▸ Exercise requirements
Show all lines from the records below in which the string "Теги" is present.

Dataset entries
▽
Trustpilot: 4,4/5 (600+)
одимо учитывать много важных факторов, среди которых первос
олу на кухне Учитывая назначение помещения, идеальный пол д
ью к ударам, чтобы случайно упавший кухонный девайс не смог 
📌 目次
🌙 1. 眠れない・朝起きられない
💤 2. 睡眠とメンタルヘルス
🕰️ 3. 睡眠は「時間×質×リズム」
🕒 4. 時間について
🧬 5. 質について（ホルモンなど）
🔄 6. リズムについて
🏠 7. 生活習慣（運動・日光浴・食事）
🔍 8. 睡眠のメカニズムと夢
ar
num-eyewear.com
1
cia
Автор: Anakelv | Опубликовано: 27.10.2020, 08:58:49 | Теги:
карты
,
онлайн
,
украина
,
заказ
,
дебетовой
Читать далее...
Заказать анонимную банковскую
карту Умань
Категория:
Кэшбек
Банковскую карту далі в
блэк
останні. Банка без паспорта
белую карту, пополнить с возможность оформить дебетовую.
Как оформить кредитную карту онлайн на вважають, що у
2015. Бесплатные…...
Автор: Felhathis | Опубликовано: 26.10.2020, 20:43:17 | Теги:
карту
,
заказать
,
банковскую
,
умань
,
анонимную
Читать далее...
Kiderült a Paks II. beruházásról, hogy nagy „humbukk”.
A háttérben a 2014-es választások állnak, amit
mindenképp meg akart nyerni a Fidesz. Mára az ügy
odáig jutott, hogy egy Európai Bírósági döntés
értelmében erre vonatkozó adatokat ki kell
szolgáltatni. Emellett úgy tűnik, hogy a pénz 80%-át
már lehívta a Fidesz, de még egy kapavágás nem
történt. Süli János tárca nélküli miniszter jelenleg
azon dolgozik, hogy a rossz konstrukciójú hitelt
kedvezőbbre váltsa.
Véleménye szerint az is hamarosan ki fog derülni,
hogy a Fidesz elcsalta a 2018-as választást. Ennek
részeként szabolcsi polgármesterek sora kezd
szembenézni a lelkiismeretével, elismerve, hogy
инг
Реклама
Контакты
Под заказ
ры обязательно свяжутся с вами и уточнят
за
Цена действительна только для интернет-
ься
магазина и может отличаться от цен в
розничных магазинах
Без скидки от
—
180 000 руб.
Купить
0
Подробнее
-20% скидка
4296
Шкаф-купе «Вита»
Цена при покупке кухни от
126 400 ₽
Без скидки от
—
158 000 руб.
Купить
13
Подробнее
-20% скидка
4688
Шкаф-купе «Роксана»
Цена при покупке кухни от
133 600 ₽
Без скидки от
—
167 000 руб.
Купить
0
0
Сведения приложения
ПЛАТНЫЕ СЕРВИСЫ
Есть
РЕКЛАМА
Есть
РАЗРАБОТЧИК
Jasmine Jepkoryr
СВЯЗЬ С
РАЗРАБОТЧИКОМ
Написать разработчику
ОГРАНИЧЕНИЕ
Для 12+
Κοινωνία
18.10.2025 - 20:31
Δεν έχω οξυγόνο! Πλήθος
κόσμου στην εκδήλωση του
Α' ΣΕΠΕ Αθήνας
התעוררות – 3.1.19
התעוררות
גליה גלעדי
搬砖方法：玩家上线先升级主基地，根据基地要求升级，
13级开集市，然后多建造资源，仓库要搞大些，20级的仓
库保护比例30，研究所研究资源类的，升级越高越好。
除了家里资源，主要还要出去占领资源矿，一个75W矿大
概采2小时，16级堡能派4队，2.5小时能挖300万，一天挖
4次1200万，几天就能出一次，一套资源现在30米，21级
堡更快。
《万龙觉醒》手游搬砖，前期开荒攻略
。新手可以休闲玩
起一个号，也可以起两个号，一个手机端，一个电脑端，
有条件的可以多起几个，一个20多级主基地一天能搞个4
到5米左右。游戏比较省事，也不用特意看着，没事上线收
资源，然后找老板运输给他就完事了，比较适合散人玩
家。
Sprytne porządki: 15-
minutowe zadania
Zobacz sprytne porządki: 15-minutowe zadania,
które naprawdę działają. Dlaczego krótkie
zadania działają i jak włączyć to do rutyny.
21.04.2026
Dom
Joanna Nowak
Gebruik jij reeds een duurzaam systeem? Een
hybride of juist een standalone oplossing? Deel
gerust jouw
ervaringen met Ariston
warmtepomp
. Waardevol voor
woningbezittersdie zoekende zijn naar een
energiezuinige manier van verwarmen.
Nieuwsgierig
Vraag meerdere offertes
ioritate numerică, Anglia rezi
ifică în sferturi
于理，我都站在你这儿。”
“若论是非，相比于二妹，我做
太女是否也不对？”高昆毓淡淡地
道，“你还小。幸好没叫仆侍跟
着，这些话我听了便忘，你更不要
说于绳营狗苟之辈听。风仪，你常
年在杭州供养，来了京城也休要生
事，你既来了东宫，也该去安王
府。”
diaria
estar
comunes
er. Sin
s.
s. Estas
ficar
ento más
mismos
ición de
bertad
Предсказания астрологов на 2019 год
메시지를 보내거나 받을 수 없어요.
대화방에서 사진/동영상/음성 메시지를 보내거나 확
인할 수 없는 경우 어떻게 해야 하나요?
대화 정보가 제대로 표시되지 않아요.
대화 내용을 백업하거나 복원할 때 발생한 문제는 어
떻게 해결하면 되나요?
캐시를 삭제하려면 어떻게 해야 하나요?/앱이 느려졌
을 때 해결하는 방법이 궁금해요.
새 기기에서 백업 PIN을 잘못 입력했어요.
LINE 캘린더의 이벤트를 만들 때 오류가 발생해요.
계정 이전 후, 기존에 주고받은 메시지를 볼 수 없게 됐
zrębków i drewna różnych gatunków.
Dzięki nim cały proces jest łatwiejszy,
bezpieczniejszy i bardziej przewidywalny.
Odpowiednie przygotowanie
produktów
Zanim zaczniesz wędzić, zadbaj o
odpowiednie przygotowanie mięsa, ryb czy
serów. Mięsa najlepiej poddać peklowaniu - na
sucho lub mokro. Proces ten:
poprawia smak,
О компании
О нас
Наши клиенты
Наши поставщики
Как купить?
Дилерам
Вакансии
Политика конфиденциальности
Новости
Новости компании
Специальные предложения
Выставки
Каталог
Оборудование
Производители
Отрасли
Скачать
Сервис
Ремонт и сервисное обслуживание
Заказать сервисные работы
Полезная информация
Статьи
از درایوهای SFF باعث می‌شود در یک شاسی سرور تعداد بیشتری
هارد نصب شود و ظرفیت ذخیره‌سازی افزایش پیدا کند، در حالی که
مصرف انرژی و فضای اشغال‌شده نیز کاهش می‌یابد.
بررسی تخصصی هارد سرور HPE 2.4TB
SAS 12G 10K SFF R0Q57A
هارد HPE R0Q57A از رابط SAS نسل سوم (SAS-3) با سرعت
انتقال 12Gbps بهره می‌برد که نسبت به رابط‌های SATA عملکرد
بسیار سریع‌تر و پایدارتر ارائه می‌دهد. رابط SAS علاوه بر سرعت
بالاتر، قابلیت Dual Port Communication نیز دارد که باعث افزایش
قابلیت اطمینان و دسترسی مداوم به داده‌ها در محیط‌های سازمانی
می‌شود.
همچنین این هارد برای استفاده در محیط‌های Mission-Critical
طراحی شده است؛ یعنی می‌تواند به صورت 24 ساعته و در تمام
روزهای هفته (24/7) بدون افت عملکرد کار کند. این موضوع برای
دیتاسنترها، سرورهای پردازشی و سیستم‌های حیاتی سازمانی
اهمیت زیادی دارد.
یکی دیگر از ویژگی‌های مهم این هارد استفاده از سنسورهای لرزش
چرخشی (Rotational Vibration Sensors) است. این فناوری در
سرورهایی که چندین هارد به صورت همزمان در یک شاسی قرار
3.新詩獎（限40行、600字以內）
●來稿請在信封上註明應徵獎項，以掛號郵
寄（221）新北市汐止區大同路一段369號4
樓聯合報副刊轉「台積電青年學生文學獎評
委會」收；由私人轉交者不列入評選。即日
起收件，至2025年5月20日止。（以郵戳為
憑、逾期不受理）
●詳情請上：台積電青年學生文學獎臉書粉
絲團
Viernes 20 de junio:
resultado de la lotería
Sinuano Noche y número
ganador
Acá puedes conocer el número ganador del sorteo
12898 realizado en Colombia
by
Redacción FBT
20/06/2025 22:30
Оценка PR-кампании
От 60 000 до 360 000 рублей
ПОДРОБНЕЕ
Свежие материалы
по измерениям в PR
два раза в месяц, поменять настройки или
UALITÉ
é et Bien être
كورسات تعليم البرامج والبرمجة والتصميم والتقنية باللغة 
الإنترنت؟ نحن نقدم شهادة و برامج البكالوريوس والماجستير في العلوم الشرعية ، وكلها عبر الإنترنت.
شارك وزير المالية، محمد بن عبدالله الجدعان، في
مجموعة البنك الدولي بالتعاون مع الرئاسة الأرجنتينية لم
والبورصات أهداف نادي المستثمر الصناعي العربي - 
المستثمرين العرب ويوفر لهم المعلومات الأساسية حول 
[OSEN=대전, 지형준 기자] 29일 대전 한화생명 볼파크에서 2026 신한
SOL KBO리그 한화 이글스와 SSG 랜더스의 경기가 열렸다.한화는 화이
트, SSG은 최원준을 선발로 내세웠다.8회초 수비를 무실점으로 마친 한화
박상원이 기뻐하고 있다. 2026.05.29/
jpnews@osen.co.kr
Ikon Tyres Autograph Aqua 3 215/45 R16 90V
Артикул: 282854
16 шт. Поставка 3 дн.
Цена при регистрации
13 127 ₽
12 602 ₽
△
▸ Exercise response
Автор: Anakelv | Опубликовано: 27.10.2020, 08:58:49 | Теги:
Автор: Felhathis | Опубликовано: 26.10.2020, 20:43:17 | Теги:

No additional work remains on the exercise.